### RECORDED INFORMATION
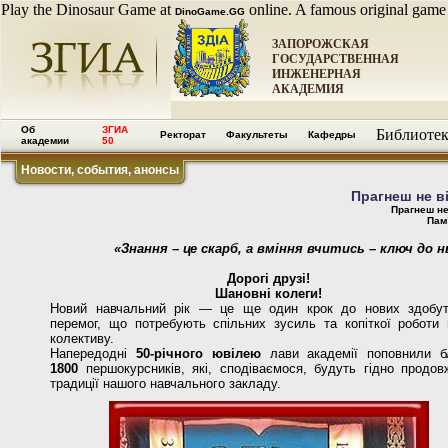
Play the Dinosaur Game at
online. A famous original game
DinoGame.GG
ЗАПОРОЖСКАЯ
ГОСУДАРСТВЕННАЯ
ИНЖЕНЕРНАЯ
АКАДЕМИЯ
Об
ЗГИА
Библиотек
Ректорат
Факультеты
Кафедры
академии
50
Новости, события, анонсы
Прагнеш не ві
Прагнеш не
Пам
«Знання – це скарб, а вміння вчитись – ключ до н
Дорогі друзі!
Шановні колеги!
Новий навчальний рік — це ще один крок до нових здобут
перемог, що потребують спільних зусиль та копіткої роботи 
колективу.
Напередодні
50-річного ювілею
лави академії поповнили б
1800
першокурсників, які, сподіваємося, будуть гідно продов
традиції нашого навчального закладу.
######
TASK REQUIREMENTS:
Each line from the one containing "першокурсників, які, сподіваємося, будуть" through the end of the material must be output exactly, and no other line.

RESULT OF THE TASK:
першокурсників, які, сподіваємося, будуть гідно продов
традиції нашого навчального закладу.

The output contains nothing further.